Is there a book out there you wish you had written?
It’s changing all the time, but right now, at this minute, I’ll go with Ron Hansen’s Mariette in Ecstasy. In one sense it’s a novel about convent life at the turn of the century, but it’s also a beautiful narration of monasticism, of ascetic devotion. And its Ron Hansen’s ability to write asceticism that I covet as an ethnographer, especially his gift of conveying affect and temporality as always dependent upon the other.
What’s your new book?
I’m in the middle of the second book project right now and have a part of it appearing February 2010 in the journal Public Culture (22:1). Basically, I’m looking at Mara Salvatrucha, or MS-13, from the perspective of “gang ministry.”
MS-13 is a transnational criminal network that originated among Central American immigrants in Los Angeles during the gang wars of the 1980s. Since then, United States deportation policies have transported MS-13 back to Central America, with the strongest networks forming in the postwar countries of Guatemala and El Salvador. Tens of thousands of men and women, many of whom are former soldiers, now smuggle drugs, participate in human trafficking, and control prison systems.

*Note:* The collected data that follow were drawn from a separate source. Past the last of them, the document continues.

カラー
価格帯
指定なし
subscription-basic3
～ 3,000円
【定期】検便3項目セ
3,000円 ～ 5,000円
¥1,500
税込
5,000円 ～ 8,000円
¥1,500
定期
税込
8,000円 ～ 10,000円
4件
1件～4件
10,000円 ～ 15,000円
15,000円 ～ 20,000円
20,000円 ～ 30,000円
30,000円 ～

While research currently focuses on why these young men and women join the ranks of MS-13, I’m looking instead at the ways out, at the only two avenues through which men and women are able to leave MS-13, a group to which they have otherwise pledged their lives. The first of these is death. The second is Christian conversion. Now courted by state officials to augment (largely unsuccessful) efforts to secure neighborhoods, lock down borders, and interrupt drug trades, charismatic and Pentecostal ministers work diligently to open the hearts of MS-13 members to what these men and women of faith understand as the saving grace of Jesus Christ. It’s pretty powerful material.